Variance-Reduced $(\varepsilon,δ)-$Unlearning using Forget Set Gradients
Martin Van Waerebeke, Marco Lorenzi, Kevin Scaman, El Mahdi El Mhamdi, Giovanni Neglia
TL;DR
This paper introduces Variance-Reduced Unlearning (VRU), a first-order algorithm that directly incorporates forget-set gradients into the unlearning update while guaranteeing $(\varepsilon,\delta)$-unlearning for strongly convex losses. VRU achieves a variance-reduced stochastic gradient estimator anchored at the pre-trained optimum $\theta^*$, enabling a projected SGD phase to quickly reach $\theta^*_r$ and a final Gaussian mechanism to satisfy the privacy guarantee.

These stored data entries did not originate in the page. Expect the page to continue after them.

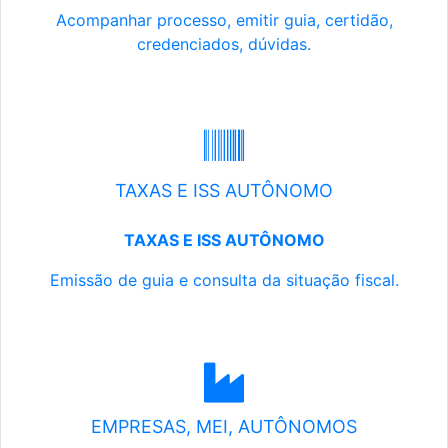
Acompanhar processo, emitir guia, certidão,
credenciados, dúvidas.
TAXAS E ISS AUTÔNOMO
TAXAS E ISS AUTÔNOMO
Emissão de guia e consulta da situação fiscal.
EMPRESAS, MEI, AUTÔNOMOS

Theoretical results establish a convergence rate of $\tilde{\mathcal{O}}\left( \kappa_{\ell}^3 \big(1 + d\kappa_{\epsilon,\delta}^2 \log(1/\delta)\big) \frac{e_0}{e} \left(\frac{r_f}{1-r_f}\right)^2 \right)$, improving over prior $(\varepsilon,\delta)$-unlearning methods with a $\mathcal{O}(1/e^2)$ dependence and outperforming any forget-set-free method in a low-error regime as $r_f\to 0$. Empirical results on logistic regression with the Digit dataset show consistent gains over certified and empirical baselines, with VRU achieving the lowest excess risk for small forget fractions and the best privacy-utility trade-offs under a fixed computational budget. Overall, VRU bridges certified unlearning with forgetting-set exploitation, offering faster convergence and stronger guarantees in practical unlearning scenarios.
Abstract
In machine unlearning, $(\varepsilon,δ)-$unlearning is a popular framework that provides formal guarantees on the effectiveness of the removal of a subset of training data, the forget set, from a trained model. For strongly convex objectives, existing first-order methods achieve $(\varepsilon,δ)-$unlearning, but they only use the forget set to calibrate injected noise, never as a direct optimization signal. In contrast, efficient empirical heuristics often exploit the forget samples (e.g., via gradient ascent) but come with no formal unlearning guarantees. We bridge this gap by presenting the Variance-Reduced Unlearning (VRU) algorithm. To the best of our knowledge, VRU is the first first-order algorithm that directly includes forget set gradients in its update rule, while provably satisfying ($(\varepsilon,δ)-$unlearning. We establish the convergence of VRU and show that incorporating the forget set yields strictly improved rates, i.e. a better dependence on the achieved error compared to existing first-order $(\varepsilon,δ)-$unlearning methods. Moreover, we prove that, in a low-error regime, VRU asymptotically outperforms any first-order method that ignores the forget set.Experiments corroborate our theory, showing consistent gains over both state-of-the-art certified unlearning methods and over empirical baselines that explicitly leverage the forget set.